Many thanks, Caz!! This is helpful and will allow me to start my research. There is valuable information elsewhere in your blog that I got a chance to check out that I will use. Thanks again!!
You are very lucky. Do you discover this beautiful places. I have to visit, I love to explore new places. Africa travel plan within two years. I added the information you have given out my trip. Thank you.
Thanks Caz, great reporting and photos. Seen S. Africa on my own. Planning for an African trip with a husband & 2 teen girls. Very independent adventure travelers and do not want to be in a too touristy place. We have 3 weeks, June/July 2014. Wildlife is priority and safety for my girls. Which country would you recommend? On my backpacking days I was keen on Namibia but never made it. We also scuba dive and would be great to do that. Thanks so much.
I always think it is hard to beat South Africa. I loved Uganda, although you won’t get scuba diving there! NAmibia is a fantastic country. Etosha is one of Africa’s best parks, just be sure you are there during the dry season or it is difficult to see the animals. Also Kenya is great and should be safe enough. Although the driving there is a little crazier, but still Africa style
Kwa Madwala Private Game Reserve (South Africa) is an amazing place to vacation and spend some quality time in the bush! Great people and activities as well. Close to Kruger, but not a touristy place.
I love the leopard draped across a branch! Nicely spotted!
Great pictures! The Samburu in Kenya is one I have visited and an amazing place. It is very dry and desert-y looking. There was a lot of wildlife there we saw leapords, genet cats, white tailed mongoose, many lizards, and all the usual!

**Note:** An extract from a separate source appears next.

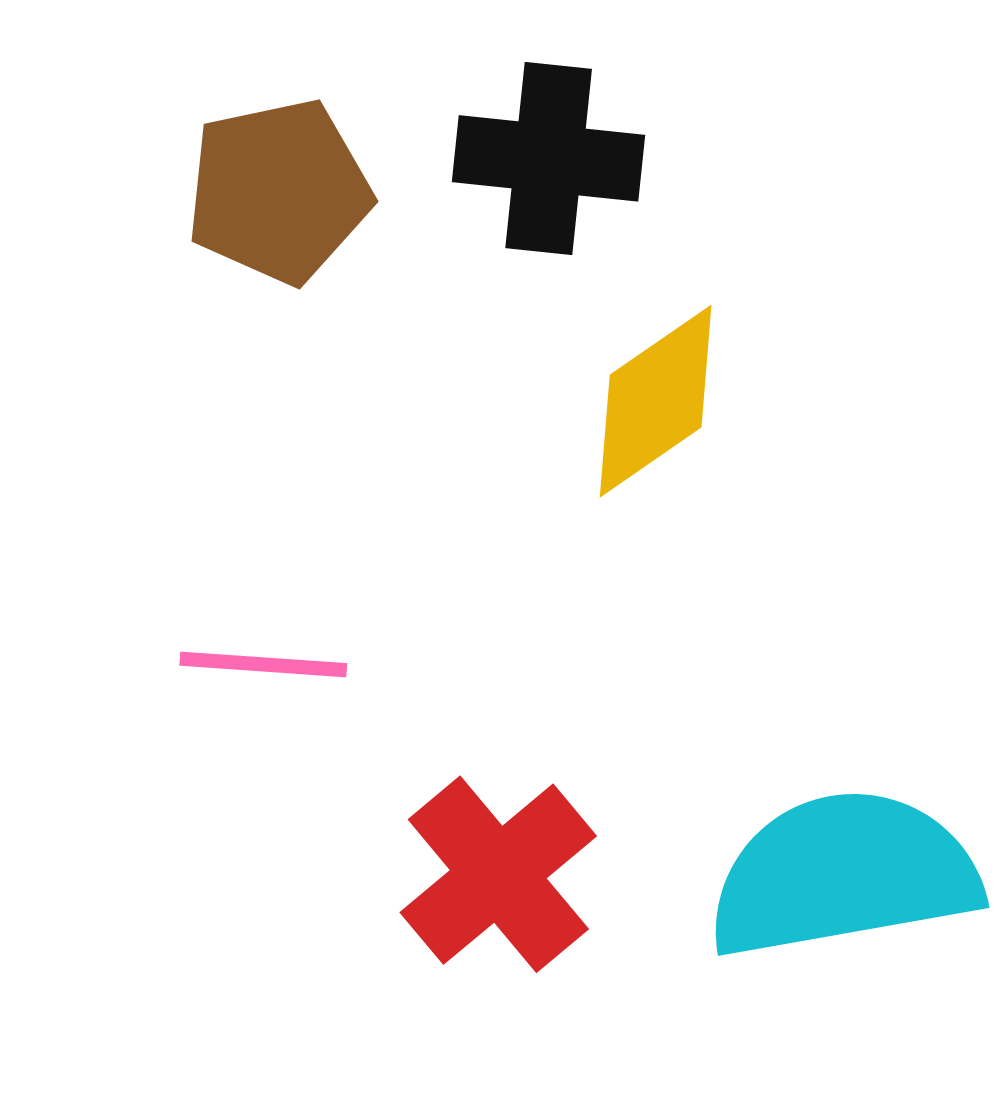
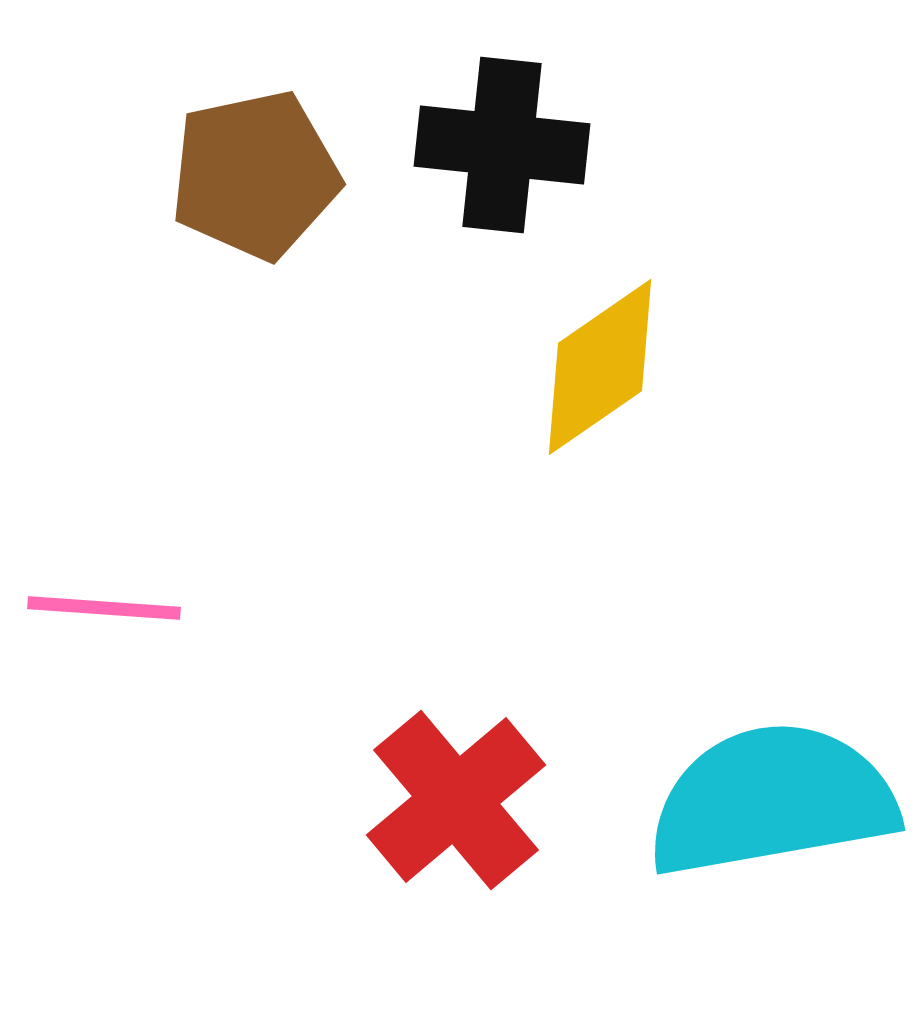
pink line: (263, 664) -> (104, 608), moved

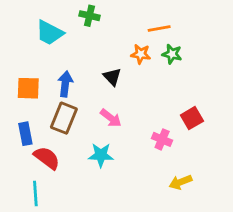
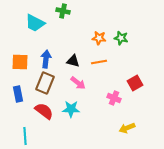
orange line: (159, 28) -> (99, 62), moved
black triangle: (112, 77) -> (73, 61), moved, turned -32
red semicircle: (47, 158) -> (44, 111), moved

Kenya safari is very peaceful country. There are top 4 safari Game Park. The Masai Mara is wonderful Game Park. http://bit.ly/1ym2Kr8
South Africa safari is a Big Five trophy hunts, which Providing 5 star accommodation. It offers a highly customized vacation for you and your family members.
This is the best blog I have come across. The best African Safari feature! As I prepare my trip next week to East Africa, I can’t wait! I came across a travel insurance company for East African safaris. They have very nice rates, they are called flying doctors society of Africa.
A big dream for me have always been to visit the Blixen Camp in Kenya. Don´t know have many know about Karen Blixen, but I just fell in love with her stories about Africa.
I’ve been to the Masai Mara in Kenya and the number of animals and birds is stupendous. We stayed at Saruni Mara and the views from the luxury safari lodge were amazing.